Power BI Data Profiling
You know it and I know it. Data quality is a BIG problem that reduces the business value of BI. ETL practitioners will probably recall that SSIS includes a comprehensive Data Profiling Task but it is somewhat difficult to set up, especially if you wanted to profile multiple tables. It saves the results in an xml file and then you could use the Data Profile Viewer to visualize the results.
Can we do something like this in Power BI? Starting with Power BI Desktop (October 2018) release you can. Well, sort of. Once you enable the column profiling preview feature, open the query behind any table and enable these options in the View ribbon.

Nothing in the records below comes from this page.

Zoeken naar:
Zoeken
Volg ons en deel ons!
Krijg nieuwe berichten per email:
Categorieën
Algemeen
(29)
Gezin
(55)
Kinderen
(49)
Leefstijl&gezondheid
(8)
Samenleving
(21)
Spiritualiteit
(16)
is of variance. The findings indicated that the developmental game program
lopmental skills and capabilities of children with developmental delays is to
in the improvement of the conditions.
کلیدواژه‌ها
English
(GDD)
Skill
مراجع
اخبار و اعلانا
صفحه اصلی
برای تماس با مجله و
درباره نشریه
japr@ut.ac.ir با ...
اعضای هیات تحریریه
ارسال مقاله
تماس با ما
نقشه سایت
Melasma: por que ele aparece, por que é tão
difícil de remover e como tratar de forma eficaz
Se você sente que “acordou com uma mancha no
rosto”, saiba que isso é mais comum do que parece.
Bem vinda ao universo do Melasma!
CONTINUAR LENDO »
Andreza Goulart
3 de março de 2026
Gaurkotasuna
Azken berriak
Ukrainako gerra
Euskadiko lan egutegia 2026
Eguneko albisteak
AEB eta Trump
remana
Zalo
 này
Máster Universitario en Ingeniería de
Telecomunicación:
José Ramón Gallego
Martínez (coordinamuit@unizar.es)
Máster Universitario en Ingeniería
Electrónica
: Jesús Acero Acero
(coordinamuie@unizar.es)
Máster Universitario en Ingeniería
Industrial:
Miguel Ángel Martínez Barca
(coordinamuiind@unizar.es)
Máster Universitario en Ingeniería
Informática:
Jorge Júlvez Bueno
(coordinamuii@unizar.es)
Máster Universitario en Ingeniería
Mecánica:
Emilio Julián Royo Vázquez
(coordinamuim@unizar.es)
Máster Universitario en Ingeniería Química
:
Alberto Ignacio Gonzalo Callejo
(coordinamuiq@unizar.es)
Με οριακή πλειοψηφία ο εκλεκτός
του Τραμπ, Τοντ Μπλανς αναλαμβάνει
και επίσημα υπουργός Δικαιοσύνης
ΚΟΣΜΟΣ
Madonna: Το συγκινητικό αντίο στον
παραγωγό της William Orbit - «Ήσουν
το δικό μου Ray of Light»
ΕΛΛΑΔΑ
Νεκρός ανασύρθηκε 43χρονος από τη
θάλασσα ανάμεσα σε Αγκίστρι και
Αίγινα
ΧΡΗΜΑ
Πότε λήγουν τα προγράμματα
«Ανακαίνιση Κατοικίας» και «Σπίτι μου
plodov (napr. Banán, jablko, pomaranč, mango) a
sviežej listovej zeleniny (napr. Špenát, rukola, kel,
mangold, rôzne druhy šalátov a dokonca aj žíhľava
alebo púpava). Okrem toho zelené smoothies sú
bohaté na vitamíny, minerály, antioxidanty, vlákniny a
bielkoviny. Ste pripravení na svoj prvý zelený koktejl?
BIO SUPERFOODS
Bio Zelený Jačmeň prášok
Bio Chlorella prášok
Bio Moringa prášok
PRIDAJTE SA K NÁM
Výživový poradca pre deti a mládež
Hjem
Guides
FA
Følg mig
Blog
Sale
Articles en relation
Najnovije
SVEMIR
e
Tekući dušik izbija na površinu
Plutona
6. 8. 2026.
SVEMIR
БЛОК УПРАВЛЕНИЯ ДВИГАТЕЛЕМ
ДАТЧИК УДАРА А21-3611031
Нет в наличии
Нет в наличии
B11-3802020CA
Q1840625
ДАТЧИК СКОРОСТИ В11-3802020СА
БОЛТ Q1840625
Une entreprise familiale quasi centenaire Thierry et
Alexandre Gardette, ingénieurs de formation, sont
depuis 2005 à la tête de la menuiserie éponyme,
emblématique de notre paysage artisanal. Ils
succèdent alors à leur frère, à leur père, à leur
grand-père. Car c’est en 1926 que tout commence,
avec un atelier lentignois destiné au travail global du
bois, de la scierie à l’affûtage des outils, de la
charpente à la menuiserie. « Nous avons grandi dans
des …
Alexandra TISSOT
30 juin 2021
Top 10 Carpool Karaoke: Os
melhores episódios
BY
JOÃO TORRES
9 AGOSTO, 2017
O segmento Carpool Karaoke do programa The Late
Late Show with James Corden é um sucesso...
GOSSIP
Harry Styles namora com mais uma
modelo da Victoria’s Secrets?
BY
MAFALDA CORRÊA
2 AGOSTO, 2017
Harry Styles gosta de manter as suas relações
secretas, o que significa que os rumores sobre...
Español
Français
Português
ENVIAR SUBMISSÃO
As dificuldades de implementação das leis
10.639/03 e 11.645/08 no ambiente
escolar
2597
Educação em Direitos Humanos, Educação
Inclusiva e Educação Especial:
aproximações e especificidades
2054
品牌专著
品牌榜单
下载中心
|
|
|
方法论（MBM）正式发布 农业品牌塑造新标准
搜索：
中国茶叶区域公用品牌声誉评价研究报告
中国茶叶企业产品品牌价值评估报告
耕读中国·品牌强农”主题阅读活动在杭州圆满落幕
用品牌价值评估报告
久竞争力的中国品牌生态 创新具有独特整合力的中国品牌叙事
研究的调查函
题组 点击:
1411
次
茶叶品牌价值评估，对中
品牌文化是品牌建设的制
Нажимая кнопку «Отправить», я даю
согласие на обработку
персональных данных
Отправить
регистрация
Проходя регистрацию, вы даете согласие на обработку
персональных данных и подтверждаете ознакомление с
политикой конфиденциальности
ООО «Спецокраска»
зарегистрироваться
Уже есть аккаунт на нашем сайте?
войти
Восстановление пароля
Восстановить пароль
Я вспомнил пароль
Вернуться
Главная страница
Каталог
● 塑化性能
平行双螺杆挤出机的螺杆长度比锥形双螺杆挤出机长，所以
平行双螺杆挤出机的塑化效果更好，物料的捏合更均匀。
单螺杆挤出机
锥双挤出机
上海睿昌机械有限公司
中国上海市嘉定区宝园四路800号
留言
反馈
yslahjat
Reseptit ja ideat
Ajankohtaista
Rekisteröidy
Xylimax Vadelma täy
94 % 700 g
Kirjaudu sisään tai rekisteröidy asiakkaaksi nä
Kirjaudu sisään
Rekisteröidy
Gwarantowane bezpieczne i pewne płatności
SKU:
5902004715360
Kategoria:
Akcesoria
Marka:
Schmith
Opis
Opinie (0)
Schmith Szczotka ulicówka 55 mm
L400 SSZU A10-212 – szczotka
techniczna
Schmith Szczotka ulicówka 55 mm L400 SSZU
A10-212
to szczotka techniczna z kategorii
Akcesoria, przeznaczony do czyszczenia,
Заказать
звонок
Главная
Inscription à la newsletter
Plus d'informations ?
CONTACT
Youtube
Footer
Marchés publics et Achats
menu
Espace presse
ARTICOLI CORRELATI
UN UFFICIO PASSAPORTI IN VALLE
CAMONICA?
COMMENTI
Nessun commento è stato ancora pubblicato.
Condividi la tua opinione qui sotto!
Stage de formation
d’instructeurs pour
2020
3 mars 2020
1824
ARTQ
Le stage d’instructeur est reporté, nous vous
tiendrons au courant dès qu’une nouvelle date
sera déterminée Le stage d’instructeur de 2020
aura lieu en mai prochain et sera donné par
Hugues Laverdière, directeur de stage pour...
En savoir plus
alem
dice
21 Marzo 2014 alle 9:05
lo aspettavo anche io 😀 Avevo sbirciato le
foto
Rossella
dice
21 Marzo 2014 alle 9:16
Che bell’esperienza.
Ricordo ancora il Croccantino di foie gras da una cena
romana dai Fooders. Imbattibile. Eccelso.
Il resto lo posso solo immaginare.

You’ll get basic statistics showing the percentages of Valid, Error, and Empty values out of the sample size (the first 1,000 values). Here are definitions of these categories:
- Valid – Non-Error and Non-Empty values out of the sample size
- Error – Values with errors
- Empty – Empty values
Below you get a column chart (not shown in the screenshot) that shows the distribution of the sample size, but unfortunately it doesn’t show the actual values. That’s all data profiling you get for now. Here is what it will take to make Power BI data profiling a killer feature:
- Allow data profiling over all the values (understandably there will be performance impact).
- Add more aggregates, such as Min/Max/Std/Median.
- The ability to dynamically filter the preview data for the selected bar in the profile.